About this task:
Tell how many lines in the data below hold the string "STEM"; give nothing but the number.
- - -
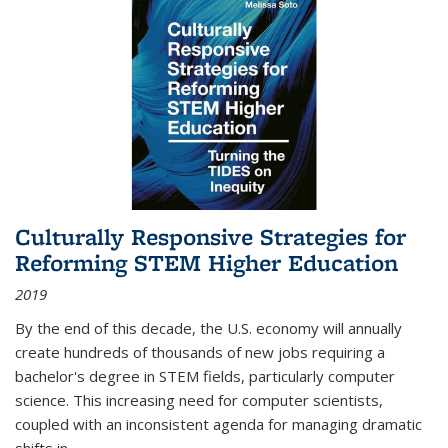
Culturally Responsive Strategies for
Reforming STEM Higher Education
2019
By the end of this decade, the U.S. economy will annually
create hundreds of thousands of new jobs requiring a
bachelor's degree in STEM fields, particularly computer
science. This increasing need for computer scientists,
coupled with an inconsistent agenda for managing dramatic
shifts in
...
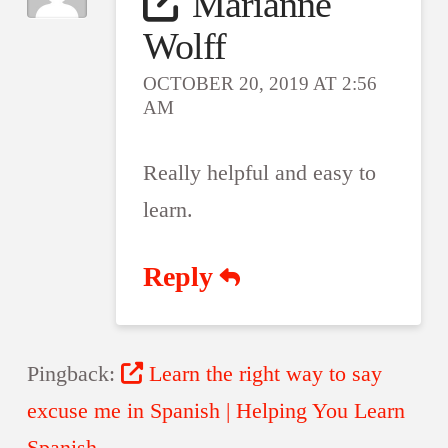
Marianne
Wolff
OCTOBER 20, 2019 AT 2:56
AM
Really helpful and easy to
learn.
Reply
Pingback:
Learn the right way to say
excuse me in Spanish | Helping You Learn
Spanish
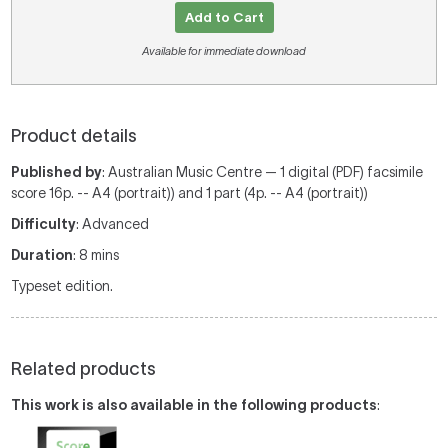
Add to Cart
Available for immediate download
Product details
Published by
: Australian Music Centre — 1 digital (PDF) facsimile
score 16p. -- A4 (portrait)) and 1 part (4p. -- A4 (portrait))
Difficulty
: Advanced
Duration
: 8 mins
Typeset edition.
Related products
This work is also available in the following products
:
- - -
Solution to the problem:
2